Chung-Man Moon¹, Amritha Nayak^1,2, M. Okan Irfanoglu¹, and Carlo Pierpaoli ¹
¹National Institute of Biomedical Imaging and Bioengineering, National Institutes of Health, Bethesda, MD, United States, ²Henry M. Jackson Foundation for the Advancement of Military Medicine, Rockville, MD, United States

Synopsis

Different post-processing pipelines might influence the research or even clinical conclusions obtained from diffusion MRI. Our study investigated the impact of alternative pre-processing techniques and spatial normalization approaches on the outcome of a large multicenter study in schizophrenia that was originally analyzed using the ENIGMA pipeline. Our main finding is the discovery of profound effects of the spatial normalization approach used, on both biological conclusions and inter-site harmonization of the results.

Introduction

Diffusion magnetic resonance imaging (MRI) including diffusion tensor imaging (DTI) has been widely used for investigating brain development, aging, psychiatric and neurological disorders. However, diffusion MRI data suffer from a number of artifacts, such as subject movement, eddy current distortion, and susceptibility induced EPI distortion.¹ There is a general consensus that appropriate processing methods are crucial for obtaining accurate diffusion MRI results, however, in large studies, a single pipeline is typically employed and results from alternative processing strategies are not investigated. The purpose of this study was to investigate the impact of two aspects: 1) the choice of processing algorithm for eddy current distortion correction and motion correction of the diffusion weighted images (DWIs) and 2) the choice of spatial normalization strategies to perform population analysis of fractional anisotropy (FA) results. As test dataset we used data from previously published large multicenter study in schizophrenia (SCZ) that were originally analyzed using the ENIGMA pipeline.

Methods

The study included a total of 401 subjects (172 SCZ patients / 229 health controls [HCs]) from three sites. The algorithms tested for DWI preprocessing included: “FSL eddy_correct”, which was used by the authors of the original publication,² “FSL eddy” ver. 6.0, and, TORTOISE ver. 3.1.3 (www.tortoisedti.org). The outcome metric we analyzed was the mean value of the whole brain “skeletonized” FA,³ which was the same outcome metric considered in the original publication.
For spatial normalization, the original analysis used FA registration to the ENIGMA FA template. A full tensor template is not available for the ENIGMA template. We created study- specific diffusion tensor (DT) and FA templates using the DR-TAMAS software.⁴ DR-TAMAS performs tensor-based spatial normalization of DTs of all subjects included in the study producing an average DT template, from which a FA template is computed. We also used the JHU template which are available the full tensor and FA templates.
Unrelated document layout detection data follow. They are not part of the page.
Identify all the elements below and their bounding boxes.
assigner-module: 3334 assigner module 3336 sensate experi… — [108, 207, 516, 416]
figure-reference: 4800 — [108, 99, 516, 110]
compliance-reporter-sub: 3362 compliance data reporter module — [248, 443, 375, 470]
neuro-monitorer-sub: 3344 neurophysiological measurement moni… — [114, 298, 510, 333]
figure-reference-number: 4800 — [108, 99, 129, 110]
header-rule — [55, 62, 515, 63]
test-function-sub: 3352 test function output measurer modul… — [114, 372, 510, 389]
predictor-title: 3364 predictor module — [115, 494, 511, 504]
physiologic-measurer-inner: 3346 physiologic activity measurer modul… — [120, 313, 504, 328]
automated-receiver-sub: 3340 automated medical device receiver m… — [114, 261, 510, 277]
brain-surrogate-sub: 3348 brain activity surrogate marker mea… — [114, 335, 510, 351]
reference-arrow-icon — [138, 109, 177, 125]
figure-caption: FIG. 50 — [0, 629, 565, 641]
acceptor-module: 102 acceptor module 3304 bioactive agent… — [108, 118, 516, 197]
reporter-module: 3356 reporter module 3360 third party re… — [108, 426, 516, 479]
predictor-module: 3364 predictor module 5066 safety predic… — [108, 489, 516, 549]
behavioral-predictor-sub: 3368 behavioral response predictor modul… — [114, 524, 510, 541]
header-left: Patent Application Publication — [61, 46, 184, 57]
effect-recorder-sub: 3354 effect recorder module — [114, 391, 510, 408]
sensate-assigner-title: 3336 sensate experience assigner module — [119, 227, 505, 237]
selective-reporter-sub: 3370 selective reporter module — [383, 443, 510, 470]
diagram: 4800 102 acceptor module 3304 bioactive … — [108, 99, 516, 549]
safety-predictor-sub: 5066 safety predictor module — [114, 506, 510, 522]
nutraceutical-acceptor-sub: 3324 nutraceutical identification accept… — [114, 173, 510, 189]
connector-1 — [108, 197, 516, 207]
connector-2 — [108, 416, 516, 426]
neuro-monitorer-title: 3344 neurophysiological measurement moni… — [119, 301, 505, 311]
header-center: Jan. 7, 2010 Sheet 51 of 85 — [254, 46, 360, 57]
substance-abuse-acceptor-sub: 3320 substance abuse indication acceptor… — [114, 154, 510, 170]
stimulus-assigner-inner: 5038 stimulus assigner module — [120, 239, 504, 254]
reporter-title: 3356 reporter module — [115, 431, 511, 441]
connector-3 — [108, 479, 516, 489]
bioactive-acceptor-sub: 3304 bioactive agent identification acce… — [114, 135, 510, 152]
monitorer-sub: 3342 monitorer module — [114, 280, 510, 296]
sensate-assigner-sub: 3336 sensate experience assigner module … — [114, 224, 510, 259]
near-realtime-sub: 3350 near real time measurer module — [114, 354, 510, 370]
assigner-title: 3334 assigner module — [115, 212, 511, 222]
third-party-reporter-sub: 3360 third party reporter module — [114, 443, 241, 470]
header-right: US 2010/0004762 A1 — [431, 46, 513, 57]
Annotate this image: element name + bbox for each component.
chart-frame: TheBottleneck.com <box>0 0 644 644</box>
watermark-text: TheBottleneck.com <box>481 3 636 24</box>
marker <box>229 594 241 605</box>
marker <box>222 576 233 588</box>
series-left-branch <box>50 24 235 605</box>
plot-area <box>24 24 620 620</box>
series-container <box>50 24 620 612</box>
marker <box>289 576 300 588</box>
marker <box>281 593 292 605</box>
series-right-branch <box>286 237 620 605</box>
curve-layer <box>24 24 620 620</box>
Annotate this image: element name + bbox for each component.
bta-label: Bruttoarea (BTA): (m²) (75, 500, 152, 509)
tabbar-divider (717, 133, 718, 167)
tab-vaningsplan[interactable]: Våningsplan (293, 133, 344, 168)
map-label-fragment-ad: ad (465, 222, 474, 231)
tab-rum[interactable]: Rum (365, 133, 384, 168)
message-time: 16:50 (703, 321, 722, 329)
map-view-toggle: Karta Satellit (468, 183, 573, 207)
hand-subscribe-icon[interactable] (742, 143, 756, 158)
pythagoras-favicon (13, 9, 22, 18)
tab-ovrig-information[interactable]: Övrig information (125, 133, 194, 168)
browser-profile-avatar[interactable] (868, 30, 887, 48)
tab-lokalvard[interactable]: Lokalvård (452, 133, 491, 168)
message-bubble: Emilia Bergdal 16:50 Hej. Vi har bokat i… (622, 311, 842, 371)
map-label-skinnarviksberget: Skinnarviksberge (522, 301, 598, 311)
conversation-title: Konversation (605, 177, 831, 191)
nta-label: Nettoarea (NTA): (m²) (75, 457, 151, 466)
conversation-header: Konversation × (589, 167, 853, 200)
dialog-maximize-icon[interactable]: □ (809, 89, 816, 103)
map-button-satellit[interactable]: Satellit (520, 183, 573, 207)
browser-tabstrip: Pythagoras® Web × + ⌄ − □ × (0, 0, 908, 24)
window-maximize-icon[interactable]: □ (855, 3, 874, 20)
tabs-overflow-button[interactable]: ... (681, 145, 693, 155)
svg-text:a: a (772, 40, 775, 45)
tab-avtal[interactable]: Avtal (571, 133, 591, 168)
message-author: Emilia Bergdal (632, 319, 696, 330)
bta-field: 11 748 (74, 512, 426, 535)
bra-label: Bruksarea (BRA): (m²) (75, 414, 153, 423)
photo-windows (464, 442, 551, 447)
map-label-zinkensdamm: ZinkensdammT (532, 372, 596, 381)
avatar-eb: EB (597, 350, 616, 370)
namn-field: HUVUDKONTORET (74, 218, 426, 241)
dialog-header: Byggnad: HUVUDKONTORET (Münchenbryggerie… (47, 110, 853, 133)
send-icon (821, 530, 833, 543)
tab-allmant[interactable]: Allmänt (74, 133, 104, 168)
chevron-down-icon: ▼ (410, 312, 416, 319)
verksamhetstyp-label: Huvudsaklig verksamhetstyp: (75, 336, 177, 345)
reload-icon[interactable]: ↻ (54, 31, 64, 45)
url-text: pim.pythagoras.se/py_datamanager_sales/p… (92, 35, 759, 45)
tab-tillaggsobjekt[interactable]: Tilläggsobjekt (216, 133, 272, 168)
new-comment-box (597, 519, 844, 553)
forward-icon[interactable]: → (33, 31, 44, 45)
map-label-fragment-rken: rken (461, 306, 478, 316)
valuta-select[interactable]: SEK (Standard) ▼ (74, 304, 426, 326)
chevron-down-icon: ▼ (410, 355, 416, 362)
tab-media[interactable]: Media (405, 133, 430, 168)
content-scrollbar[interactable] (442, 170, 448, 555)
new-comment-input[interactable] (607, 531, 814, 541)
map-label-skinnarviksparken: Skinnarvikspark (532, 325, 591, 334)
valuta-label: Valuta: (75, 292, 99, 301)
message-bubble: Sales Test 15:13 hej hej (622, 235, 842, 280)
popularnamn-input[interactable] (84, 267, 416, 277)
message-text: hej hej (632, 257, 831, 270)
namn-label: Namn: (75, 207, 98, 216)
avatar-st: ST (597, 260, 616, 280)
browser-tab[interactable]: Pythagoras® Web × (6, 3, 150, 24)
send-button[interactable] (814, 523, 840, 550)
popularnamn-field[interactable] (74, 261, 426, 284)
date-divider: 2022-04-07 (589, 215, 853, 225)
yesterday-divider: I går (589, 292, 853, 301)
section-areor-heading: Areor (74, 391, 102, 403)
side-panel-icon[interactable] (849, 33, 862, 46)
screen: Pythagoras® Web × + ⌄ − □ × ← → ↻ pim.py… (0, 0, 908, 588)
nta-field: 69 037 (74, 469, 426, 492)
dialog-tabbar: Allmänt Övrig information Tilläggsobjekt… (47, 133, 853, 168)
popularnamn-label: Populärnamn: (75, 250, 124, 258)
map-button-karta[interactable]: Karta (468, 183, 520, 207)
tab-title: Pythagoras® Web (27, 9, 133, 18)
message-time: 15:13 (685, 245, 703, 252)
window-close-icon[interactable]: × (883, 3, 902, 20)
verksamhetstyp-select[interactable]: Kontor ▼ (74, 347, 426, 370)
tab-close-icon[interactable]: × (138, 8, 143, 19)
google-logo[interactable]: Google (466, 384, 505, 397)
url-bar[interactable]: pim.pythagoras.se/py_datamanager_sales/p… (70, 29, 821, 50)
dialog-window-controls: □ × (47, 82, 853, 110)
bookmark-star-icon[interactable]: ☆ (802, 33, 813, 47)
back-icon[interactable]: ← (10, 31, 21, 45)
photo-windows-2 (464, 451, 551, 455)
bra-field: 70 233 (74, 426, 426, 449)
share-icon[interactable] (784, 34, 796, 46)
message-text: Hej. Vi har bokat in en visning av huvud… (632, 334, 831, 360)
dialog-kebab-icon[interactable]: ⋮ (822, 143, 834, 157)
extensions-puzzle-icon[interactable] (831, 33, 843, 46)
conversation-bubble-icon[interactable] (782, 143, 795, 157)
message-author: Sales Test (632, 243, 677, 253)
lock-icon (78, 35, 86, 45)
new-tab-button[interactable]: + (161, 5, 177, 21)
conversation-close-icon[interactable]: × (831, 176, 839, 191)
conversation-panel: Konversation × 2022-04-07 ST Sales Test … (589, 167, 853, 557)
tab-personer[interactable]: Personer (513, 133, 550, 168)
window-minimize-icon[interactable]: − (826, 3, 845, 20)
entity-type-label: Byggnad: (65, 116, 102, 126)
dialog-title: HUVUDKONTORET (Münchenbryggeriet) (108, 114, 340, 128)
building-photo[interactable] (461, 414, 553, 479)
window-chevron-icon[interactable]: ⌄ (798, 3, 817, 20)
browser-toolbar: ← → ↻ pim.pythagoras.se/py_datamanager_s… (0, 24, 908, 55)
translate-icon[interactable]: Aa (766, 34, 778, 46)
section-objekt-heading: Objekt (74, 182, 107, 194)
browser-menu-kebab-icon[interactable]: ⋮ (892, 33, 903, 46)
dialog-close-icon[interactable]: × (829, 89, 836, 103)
In addition to the FA registration to the FA ENIGMA template, we added the following spatial normalization approaches: FA registration to the JHU FA template, FA registration to the study specific template, tensor-based registration to the JHU DT template, and tensor-based registration to the DT study-specific template.
As biological outcome metric we investigated the same metric analyzed in the original paper. The age of peak for the FA for all the various pipelines was estimated.

Results and Discussion

Fig. 1 shows that different eddy correction methods result in very different average FA values. The FA values obtained with eddy_correct processing were significantly lower than those obtained with eddy and TORTOISE. It should be noted that eddy_correct uses an affine model of eddy current distortion, which is insufficient to achieve full correction,⁵ so it is likely that the lower FA values obtained by eddy_correct are artifactual. However, to our knowledge, both eddy and TORTOISE use an appropriate model for eddy-current distortion correction but they still generate substantially different FA values.
Fig. 2 shows the distribution of FA values for the control subjects at each site, with processing obtained from the different spatial normalization approaches we tested. The results processed using FA registration to the FA ENIGMA template show a significant lack of harmonization across sites. Inter-site harmonization is slightly improved using the FA JHU and FA study specific template. However, significant discrepancies between site B and the other two sites persist. Inter-site harmonization was dramatically improved by using DT registration, with the best agreement reached for the DT registration to DT study specific template.
Table 1 shows the age of peak FA values computed in the original publication (eddy_correct, FA registration to FA ENIGMA template), and computed from data processed using TORTOISE and DT registration to the DT study-specific template. The original processing approach resulted in large variability of the results across sites for both patients and controls. The TORTOISE processing resulted in much lower inter-site variability. Moreover, the results obtained by the TORTOISE approach indicate much larger differences between patients and controls, and suggest that white matter degenerative changes in SCZ originate early in life.

Conclusion

We expected that different diffusion processing pipelines may produce slightly different results when applied to the same diffusion MRI data acquired in multi-center studies. Our main hypothesis was that inter-group variability would be affected. One of the most surprising findings of our investigation, however, is that diffusion MRI processing approaches may introduce significant bias in the results, creating an apparent lack of inter-site harmonization. We also discovered an important effect of the choice of method and template for spatial normalization. The biological conclusions that one can reach from the same data are strongly affected by the processing approach employed.

Acknowledgements

No acknowledgement found.

References

1. Karlsgodt KH. Diffusion Imaging of white matter in Schizophrenia: Progress and Future Directions. Biol Psychiatry Cogn Neurosci Neuroimaging. 2016;1(3):209-217.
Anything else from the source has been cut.